(DATA TO EXAMINE begins)
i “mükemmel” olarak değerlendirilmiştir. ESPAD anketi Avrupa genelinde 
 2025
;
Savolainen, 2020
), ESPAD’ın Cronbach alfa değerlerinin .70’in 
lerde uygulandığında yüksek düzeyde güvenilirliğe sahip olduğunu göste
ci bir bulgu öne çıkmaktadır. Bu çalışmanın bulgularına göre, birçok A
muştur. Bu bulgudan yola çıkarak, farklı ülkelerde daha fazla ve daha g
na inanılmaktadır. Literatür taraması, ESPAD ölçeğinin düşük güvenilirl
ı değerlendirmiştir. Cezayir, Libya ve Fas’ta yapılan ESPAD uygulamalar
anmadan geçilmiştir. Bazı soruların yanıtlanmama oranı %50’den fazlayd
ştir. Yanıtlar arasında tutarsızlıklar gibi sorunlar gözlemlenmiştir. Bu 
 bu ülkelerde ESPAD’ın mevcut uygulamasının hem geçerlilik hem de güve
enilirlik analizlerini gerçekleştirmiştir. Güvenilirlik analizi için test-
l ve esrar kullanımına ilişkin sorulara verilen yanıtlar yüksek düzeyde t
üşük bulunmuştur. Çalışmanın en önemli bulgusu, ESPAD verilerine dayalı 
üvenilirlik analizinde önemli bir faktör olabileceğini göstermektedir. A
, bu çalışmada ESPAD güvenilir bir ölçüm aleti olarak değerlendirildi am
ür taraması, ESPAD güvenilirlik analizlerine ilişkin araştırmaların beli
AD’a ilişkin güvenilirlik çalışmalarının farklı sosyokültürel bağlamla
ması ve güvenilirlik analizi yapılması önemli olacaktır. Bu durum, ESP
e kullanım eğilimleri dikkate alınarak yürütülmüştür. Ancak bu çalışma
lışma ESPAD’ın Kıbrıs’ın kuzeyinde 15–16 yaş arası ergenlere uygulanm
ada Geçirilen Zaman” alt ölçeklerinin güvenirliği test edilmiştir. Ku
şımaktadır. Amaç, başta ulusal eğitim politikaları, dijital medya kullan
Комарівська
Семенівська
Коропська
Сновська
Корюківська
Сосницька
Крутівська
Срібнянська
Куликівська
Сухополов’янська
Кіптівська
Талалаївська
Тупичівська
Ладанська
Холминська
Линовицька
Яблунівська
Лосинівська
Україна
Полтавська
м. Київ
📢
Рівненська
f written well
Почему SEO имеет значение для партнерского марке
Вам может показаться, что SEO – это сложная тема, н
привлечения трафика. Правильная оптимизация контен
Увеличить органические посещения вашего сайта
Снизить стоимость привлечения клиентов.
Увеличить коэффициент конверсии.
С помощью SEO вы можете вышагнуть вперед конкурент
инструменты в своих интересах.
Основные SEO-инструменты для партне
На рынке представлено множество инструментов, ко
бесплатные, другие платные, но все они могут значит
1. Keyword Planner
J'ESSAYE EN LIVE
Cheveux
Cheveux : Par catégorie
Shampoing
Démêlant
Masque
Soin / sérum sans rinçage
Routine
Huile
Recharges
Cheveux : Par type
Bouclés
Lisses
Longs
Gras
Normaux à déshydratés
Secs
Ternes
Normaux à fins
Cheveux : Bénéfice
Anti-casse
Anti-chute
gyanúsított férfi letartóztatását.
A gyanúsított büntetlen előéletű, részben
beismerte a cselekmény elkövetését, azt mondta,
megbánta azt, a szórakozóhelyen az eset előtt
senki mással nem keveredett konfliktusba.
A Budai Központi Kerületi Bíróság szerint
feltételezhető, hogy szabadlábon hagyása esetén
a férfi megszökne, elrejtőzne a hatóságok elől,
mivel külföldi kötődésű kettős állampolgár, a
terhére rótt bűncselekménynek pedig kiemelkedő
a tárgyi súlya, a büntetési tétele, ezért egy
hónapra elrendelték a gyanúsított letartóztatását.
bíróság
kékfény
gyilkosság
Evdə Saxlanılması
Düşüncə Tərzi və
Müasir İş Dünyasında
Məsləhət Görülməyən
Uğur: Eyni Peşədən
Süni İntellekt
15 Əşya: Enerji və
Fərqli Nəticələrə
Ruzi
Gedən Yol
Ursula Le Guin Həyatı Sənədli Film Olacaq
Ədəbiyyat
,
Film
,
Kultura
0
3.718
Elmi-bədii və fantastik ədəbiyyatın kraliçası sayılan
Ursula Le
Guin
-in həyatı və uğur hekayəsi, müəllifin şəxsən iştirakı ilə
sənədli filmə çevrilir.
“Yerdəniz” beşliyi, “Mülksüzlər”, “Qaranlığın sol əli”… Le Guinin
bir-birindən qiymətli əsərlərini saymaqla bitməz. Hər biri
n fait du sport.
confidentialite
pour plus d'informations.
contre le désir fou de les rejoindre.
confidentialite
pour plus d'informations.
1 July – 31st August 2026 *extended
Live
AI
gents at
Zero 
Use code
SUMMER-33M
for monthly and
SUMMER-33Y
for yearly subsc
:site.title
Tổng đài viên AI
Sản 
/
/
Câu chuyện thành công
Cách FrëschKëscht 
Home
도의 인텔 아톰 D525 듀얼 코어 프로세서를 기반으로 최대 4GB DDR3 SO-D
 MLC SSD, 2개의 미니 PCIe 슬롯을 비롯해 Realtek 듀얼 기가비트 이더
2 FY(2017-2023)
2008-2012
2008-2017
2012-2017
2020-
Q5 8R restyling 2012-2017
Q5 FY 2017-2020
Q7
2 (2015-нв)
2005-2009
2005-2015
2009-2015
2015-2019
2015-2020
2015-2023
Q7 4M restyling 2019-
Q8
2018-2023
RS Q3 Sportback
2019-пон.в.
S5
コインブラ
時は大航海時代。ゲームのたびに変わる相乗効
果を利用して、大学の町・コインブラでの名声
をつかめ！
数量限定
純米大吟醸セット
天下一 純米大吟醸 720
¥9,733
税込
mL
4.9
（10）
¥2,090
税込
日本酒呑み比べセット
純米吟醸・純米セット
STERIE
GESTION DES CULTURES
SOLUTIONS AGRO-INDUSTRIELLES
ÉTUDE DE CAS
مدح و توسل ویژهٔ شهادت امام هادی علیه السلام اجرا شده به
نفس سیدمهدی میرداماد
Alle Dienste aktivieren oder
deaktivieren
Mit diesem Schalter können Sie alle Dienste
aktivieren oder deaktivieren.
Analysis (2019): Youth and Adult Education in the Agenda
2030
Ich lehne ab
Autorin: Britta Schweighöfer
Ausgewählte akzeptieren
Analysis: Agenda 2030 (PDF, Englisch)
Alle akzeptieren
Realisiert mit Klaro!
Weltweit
(DATA TO EXAMINE ends)
▶ **TASK TO COMPLETE**
Please filter the data down to the lines containing the word "akzeptieren".

▶ **RESULT OF THE EXERCISE**
Ausgewählte akzeptieren
Alle akzeptieren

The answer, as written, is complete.